Prairie Leafhopper (Polyamia dilata)



Prairie Leafhopper (Polyamia dilata), listed as State Threatened, is light gray to tan with wings shorter than the abdomen. Wings are veined with white and heavily margined with brown. The lower face is dark with pale arcs. Length 2.5-2.75 mm. It occurs in upland dry to dry-mesic bluff prairies, sand prairies, and sandy barrens supporting prairie grasses.

State status

Status and Natural Heritage Inventory documented occurrences in Wisconsin

The table below provides information about the protected status - both state and federal - and the rank (S and G Ranks) for Prairie Leafhopper (Polyamia dilata). See the Working List Key for more information about abbreviations. Counties shaded blue have documented occurrences for this species in the Wisconsin Natural Heritage Inventory database. The map is provided as a general reference of where occurrences of this species meet NHI data standards and is not meant as a comprehensive map of all observations.

Note: Species recently added to the NHI Working List may temporarily have blank occurrence maps.

Documented locations of Polyamia dilata in the Natural Heritage Inventory Database as of July 2015.
Summary Information
State StatusTHR
Federal Status in Wisconsinnone
State RankS2
Global RankGNR
Tracked by NHIY

Species guidance

Note: a species guidance document is not available at this time. Information below was compiled from publication PUB-ER-085-99 (now out-of-print).

Identification: A light gray to tan leafhopper with wings shorter than the abdomen. Wings are veined with white and heavily margined with brown. The lower face is dark with pale arcs. Ocelli (simple eyes) are present with a black spot just interior to them. Length 2.5-2.75 mm. Found by vigorous sweepnetting of the grasses in appropriate habitat. This species resembles others of the genus, but usually lacks the dark head pattern of many other Polyamia. Specimens of suspected P. dilata must be sent to a specialist for identification.

Habitat: Inhabitants of upland dry to dry mesic bluff prairies, sand prairies, or sandy barrens supporting prairie grasses. The host plant is unknown but may be little bluestem (Schizachyrium scoparium) or one of the panic grasses of the subgenus Dicanthelium.

State Distribution: Occurs in Crawford, Dane, Iowa, Jackson, LaFayette, Monroe, Pierce, and Sauk Counties of Wisconsin.

Phenology: Feeds on grasses like other prairie specialist leafhoppers. Univoltine in the Midwest, adults are present from early August through September. Females deposit eggs into the grass tissue. The species spends the winter in the egg stage.

Management Guidelines: Preliminary observations indicate that P. dilata is fire sensitive. This species has been found in Wisconsin primarily on prairie sites that have never been burned or have been burned no more recently than 5-6 years ago.



Prairie Leafhopper

Photo © Eric Maurer.

Wildlife Action Plan

Wisconsin Wildlife Action Plan graphic

Natural community (habitat) associations

The table below lists the natural communities that are associated with Prairie Leafhopper. Only natural communities for which Prairie Leafhopper is "high" (score=3) or "moderate" (score=2) associated are shown. See the key to association scores for complete definitions. Please see the Wildlife Action Plan to learn how this information was developed.

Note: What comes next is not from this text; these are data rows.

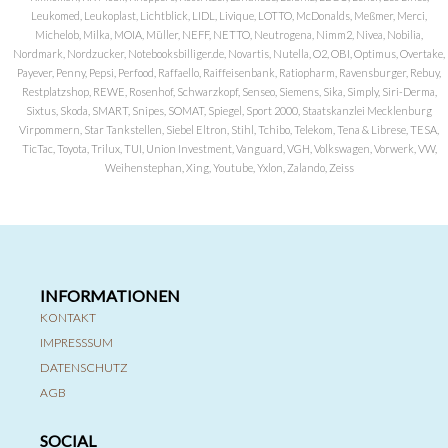
Leukomed, Leukoplast, Lichtblick, LIDL, Livique, LOTTO, McDonalds, Meßmer, Merci,
Michelob, Milka, MOIA, Müller, NEFF, NETTO, Neutrogena, Nimm2, Nivea, Nobilia,
Nordmark, Nordzucker, Notebooksbilliger.de, Novartis, Nutella, O2, OBI, Optimus, Overtake,
Payever, Penny, Pepsi, Perfood, Raffaello, Raiffeisenbank, Ratiopharm, Ravensburger, Rebuy,
Restplatzshop, REWE, Rosenhof, Schwarzkopf, Senseo, Siemens, Sika, Simply, Siri-Derma,
Sixtus, Skoda, SMART, Snipes, SOMAT, Spiegel, Sport 2000, Staatskanzlei Mecklenburg
Virpommern, Star Tankstellen, Siebel Eltron, Stihl, Tchibo, Telekom, Tena & Librese, TESA,
TicTac, Toyota, Trilux, TUI, Union Investment, Vanguard, VGH, Volkswagen, Vorwerk, VW,
Weihenstephan, Xing, Youtube, Yxlon, Zalando, Zeiss
INFORMATIONEN
KONTAKT
IMPRESSSUM
DATENSCHUTZ
AGB
SOCIAL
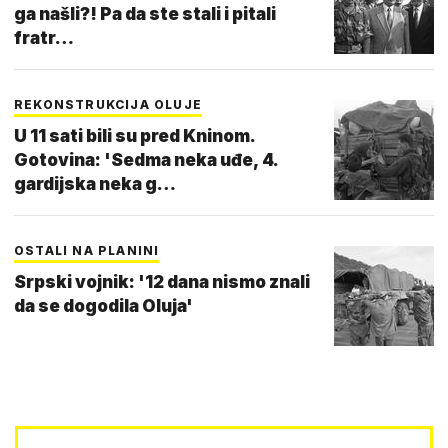
ga našli?! Pa da ste stali i pitali
fratr…
REKONSTRUKCIJA OLUJE
U 11 sati bili su pred Kninom.
Gotovina: 'Sedma neka uđe, 4.
gardijska neka g…
OSTALI NA PLANINI
Srpski vojnik: '12 dana nismo znali
da se dogodila Oluja'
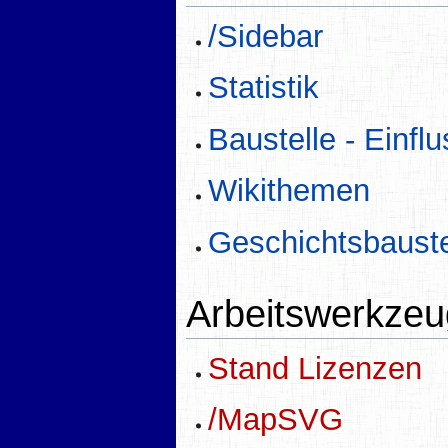
/Sidebar
Statistik
Baustelle - Einfl
Wikithemen
Geschichtsbauste
Arbeitswerkzeu
Stand Lizenzen
/MapSVG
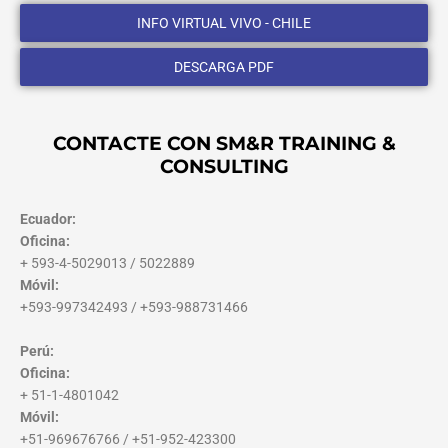
INFO VIRTUAL VIVO - CHILE
DESCARGA PDF
CONTACTE CON SM&R TRAINING &
CONSULTING
Ecuador:
Oficina:
+ 593-4-5029013 / 5022889
Móvil:
+593-997342493 / +593-988731466
Perú:
Oficina:
+ 51-1-4801042
Móvil:
+51-969676766 / +51-952-423300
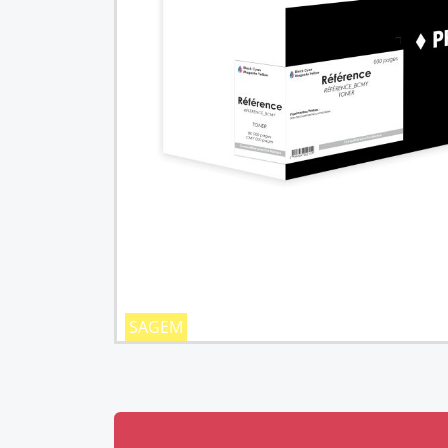
SAGEM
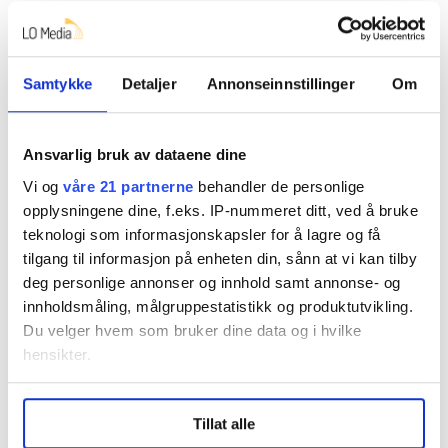
Denne artikkelen er
over fem år gammel
.
Samtykke
Detaljer
Annonseinnstillinger
Om
Aleris
ambea
kjetil edvardsen
Ansvarlig bruk av dataene dine
julie borchgrevink
Nyheter
Vi og
våre 21 partnerne
behandler de personlige
opplysningene dine, f.eks. IP-nummeret ditt, ved å bruke
teknologi som informasjonskapsler for å lagre og få
tilgang til informasjon på enheten din, sånn at vi kan tilby
Del artikkel
deg personlige annonser og innhold samt annonse- og
innholdsmåling, målgruppestatistikk og produktutvikling.
Du velger hvem som bruker dine data og i hvilke
hensikter.
Nå:
4
stillingsannonser
Under
mer info
kan du lese om hvordan dine personlige
Tillat alle
data behandles og hvordan du kan velge hvordan de skal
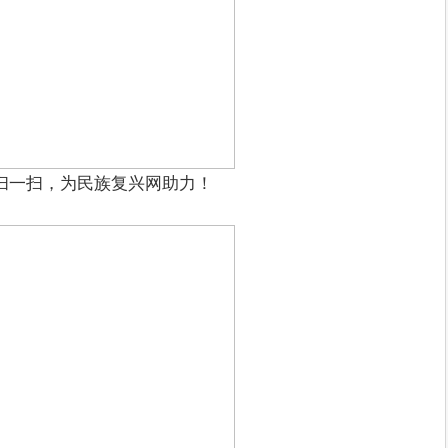
扫一扫，为民族复兴网助力！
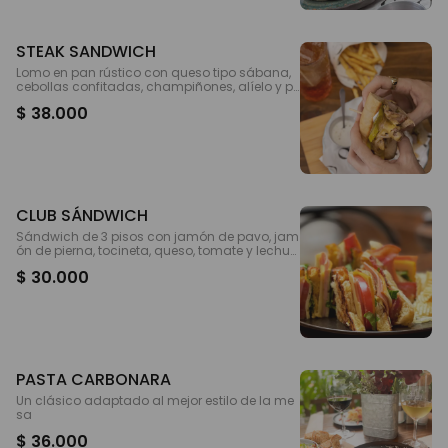
STEAK SANDWICH
Lomo en pan rústico con queso tipo sábana,
cebollas confitadas, champiñones, alíelo y pe
pinillos. Acompañado de papas a ,a frances
$ 38.000
a
CLUB SÁNDWICH
Sándwich de 3 pisos con jamón de pavo, jam
ón de pierna, tocineta, queso, tomate y lechug
a. Acompañado de papas a la francesa.
$ 30.000
PASTA CARBONARA
Un clásico adaptado al mejor estilo de la me
sa
$ 36.000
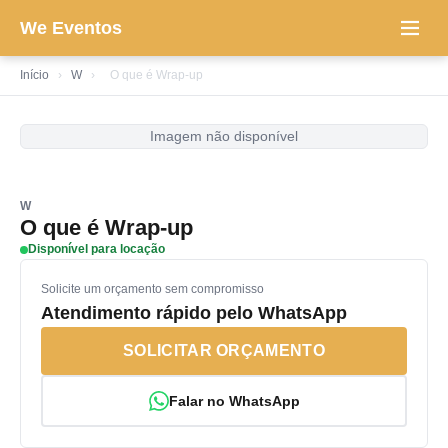
We Eventos
Início
›
W
›
O que é Wrap-up
Imagem não disponível
W
O que é Wrap-up
Disponível para locação
Solicite um orçamento sem compromisso
Atendimento rápido pelo WhatsApp
SOLICITAR ORÇAMENTO
Falar no WhatsApp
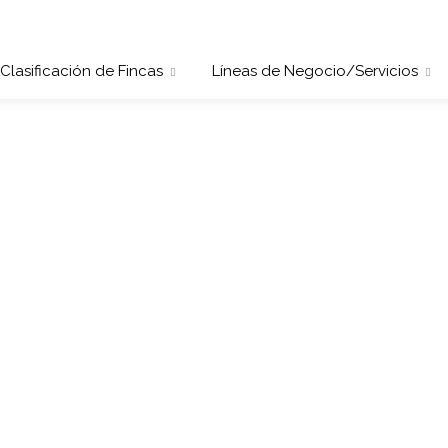
Clasificación de Fincas
Líneas de Negocio/Servicios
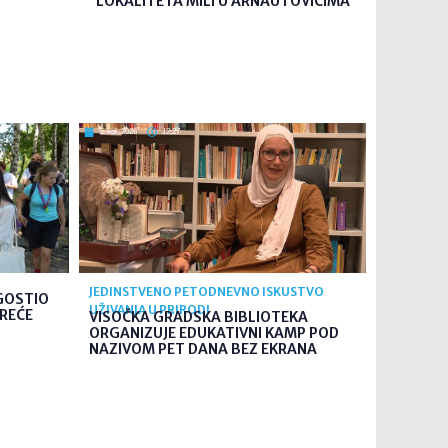
LOKALITETA MILI U ARNAUTOVIĆIMA
5. kol. 2026
12:27
JEDINSTVENO PETODNEVNO ISKUSTVO
GOSTIO
UŽIVANJA U PRIRODI
TREĆE
VISOČKA GRADSKA BIBLIOTEKA
ORGANIZUJE EDUKATIVNI KAMP POD
NAZIVOM PET DANA BEZ EKRANA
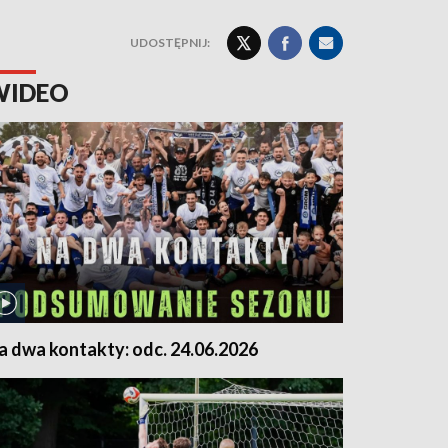
UDOSTĘPNIJ:
WIDEO
a dwa kontakty: odc. 24.06.2026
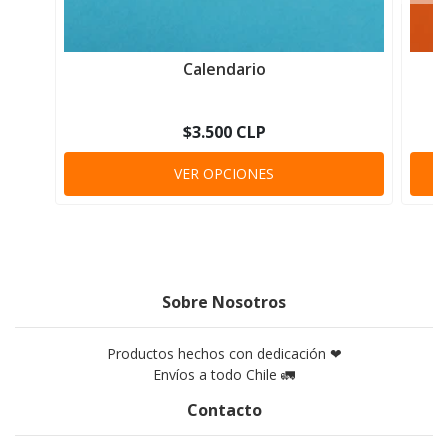
Calendario
$3.500 CLP
VER OPCIONES
Sobre Nosotros
Productos hechos con dedicación ❤
Envíos a todo Chile 🚛
Contacto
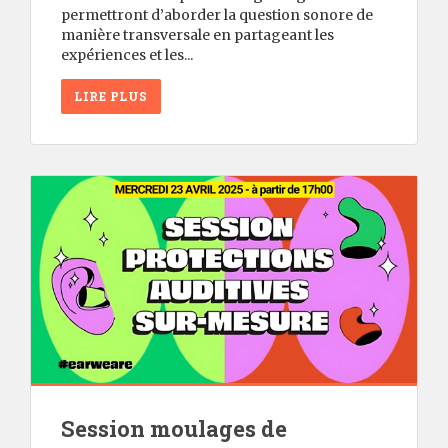
permettront d’aborder la question sonore de
manière transversale en partageant les
expériences et les...
LIRE PLUS
Session moulages de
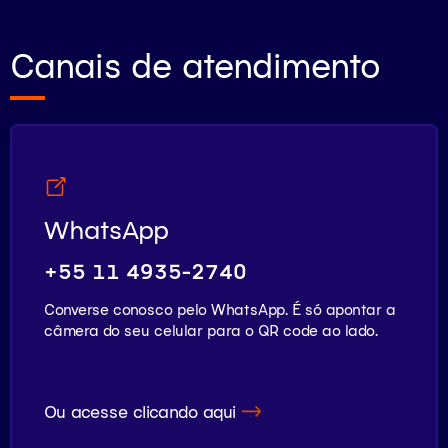
Canais de atendimento
WhatsApp
+55 11 4935-2740
Converse conosco pelo WhatsApp. É só apontar a
câmera do seu celular para o QR code ao lado.
Ou acesse clicando aqui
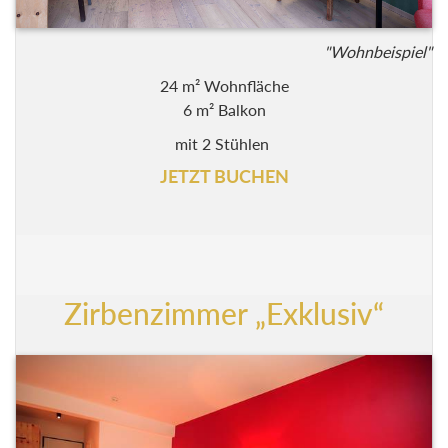
"Wohnbeispiel"
24 m² Wohnfläche
6 m² Balkon
mit 2 Stühlen
JETZT BUCHEN
Zirbenzimmer „Exklusiv“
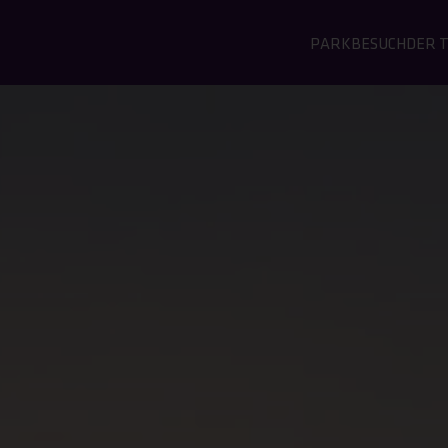
PARKBESUCH
DER 
ZUR SEITE PAR
ZUR 
ALLGEMEI
ÜB
INFORMAT
Geozo
Der 
Tickets
Aufg
Öffnungszeiten 
Tierp
Tierparkplan
Tier
FAQ - Häufig ges
Kriti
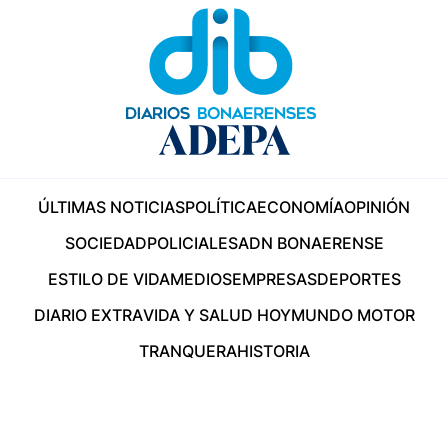
ÚLTIMAS NOTICIAS
POLÍTICA
ECONOMÍA
OPINIÓN
SOCIEDAD
POLICIALES
ADN BONAERENSE
ESTILO DE VIDA
MEDIOS
EMPRESAS
DEPORTES
DIARIO EXTRA
VIDA Y SALUD HOY
MUNDO MOTOR
TRANQUERA
HISTORIA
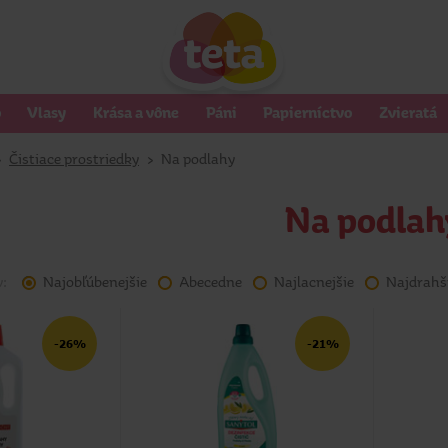
o
Vlasy
Krása a vône
Páni
Papierníctvo
Zvieratá
>
Čistiace prostriedky
>
Na podlahy
Na podlah
v:
Najobľúbenejšie
Abecedne
Najlacnejšie
Najdrahš
-26%
-21%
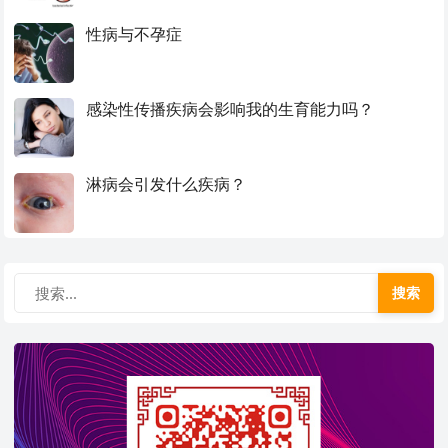
性病与不孕症
感染性传播疾病会影响我的生育能力吗？
淋病会引发什么疾病？
搜索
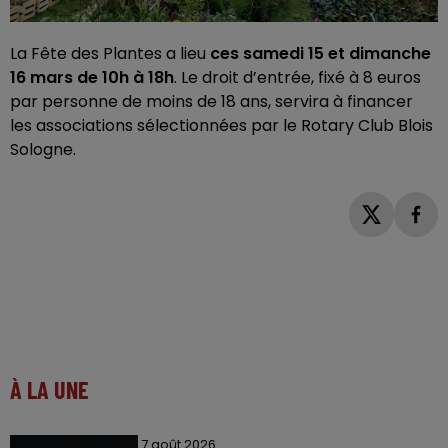
La Fête des Plantes a lieu
ces samedi 15 et dimanche
16 mars de 10h à 18h
. Le droit d’entrée, fixé à 8 euros
par personne de moins de 18 ans, servira à financer
les associations sélectionnées par le Rotary Club Blois
Sologne.
À LA UNE
7 août 2026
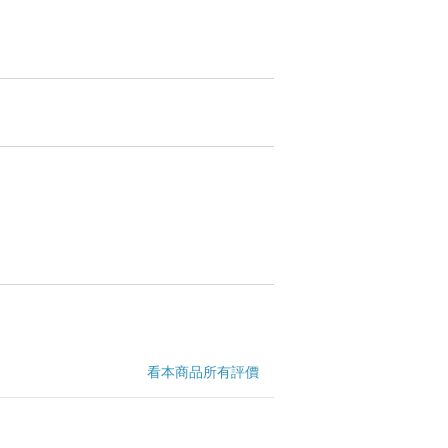
看本商品所有評價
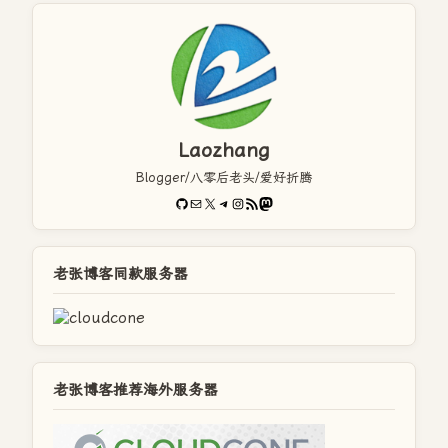
Laozhang
Blogger/八零后老头/爱好折腾
GitHub
电子邮件
X
Telegram
Instagram
RSS Feed
Mastodon
老张博客同款服务器
老张博客推荐海外服务器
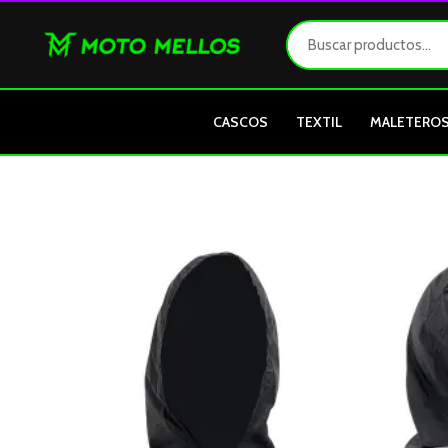
Ir
al
contenido
CASCOS
TEXTIL
MALETERO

Ecological landscape associations

The table below lists the ecological landscape association scores for Prairie Leafhopper. The scores correspond to the map (3=High, 2=Moderate, 1=Low, 0=None). For more information, please see the Wildlife Action Plan.

This map shows the probability of Prairie Leafhopper occurring in each of Wisconsin's Ecological Landscapes.  Actual scores can be found in the table to the left.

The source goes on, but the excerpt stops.